LINES OF THE DAY

". . . But the past does not exist independently from the present. Indeed, the past is only past because there is a present, just as I can point to something over there only because I am here. But nothing is inherently over there or here. In that sense, the past has no content. The past -- or more accurately, pastness -- is a position. Thus, in no way can we identify the past as past." p. 15

". . . But we may want to keep in mind that deeds and words are not as distinguishable as often we presume. History does not belong only to its narrators, professional or amateur. While some of us debate what history is or was, others take it into their own hands." p. 153

Silencing the Past: Power and the Production of History (1995) by Michel-Rolph Trouillot

Wednesday, June 19, 2013

La Salle's Lost Griffon, 1660's

The NY Times reports that it is expected = hoped a vessel of French commissioned explorer, La Salle, the lost Griffon, has been discovered in Lake Michigan.
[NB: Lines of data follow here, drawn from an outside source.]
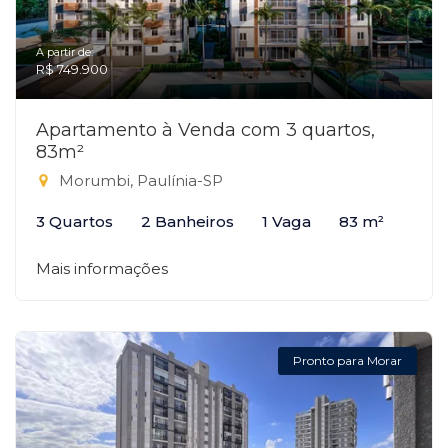
A partir de:
R$ 749.900
Apartamento à Venda com 3 quartos,
83m²
Morumbi, Paulínia-SP
3 Quartos
2 Banheiros
1 Vaga
83 m²
Mais informações
Pronto para Morar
La Salle was assassinated in 1687 by his own crew during a mutiny near present-day Navasota, Tex., after the difficulties of looking for the mouth of the Mississippi strained relations between him and his men. That delayed by about 30 years France’s goal of opening up a colony on the mouth of the Mississippi that would become New Orleans, and it provided greater opportunities for expansion by France’s New World competitors, Spain and Britain.
James Bruseth, the former director of underwater archaeology for the Texas Historical Commission who oversaw the excavation of another La Salle shipwreck, the Belle, believes that if La Salle’s men had been able to sell the furs on the Griffin for him, “He might have been able to hire more men and people with the skills he needed to make the expedition succeed,” he said, “and things might have ended better than they did.”
“But, then, history is full of those small incidents that greatly influenced future events,” he said. “This is just one of them.”

“I think maybe Steve found the Griffin, but I can’t be sure,” Michel L’Hour, the director of underwater archaeology for France who monitors all of the country’s shipwrecks around the world, said Tuesday, a day after he and two other French archaeologists, Olivia Hulot and Eric Rieth, examined the beam during a half-hour dive to the site.
Dr. L’Hour and his team flew in from France to examine the site because his country in 2010 decided to stake a legal claim to Mr. Libert’s find because it was King Louis XIV who financed La Salle’s expedition.
By staking the claim, France essentially ignored the state of Michigan’s long-held, dismissive description of Mr. Libert as a mere treasure hunter, and of the beam as nothing more than a “stick” or a “barn beam” that was shoved into the sediment.
Scholars have long debated how La Salle’s fate might have changed if the Griffin had not been lost.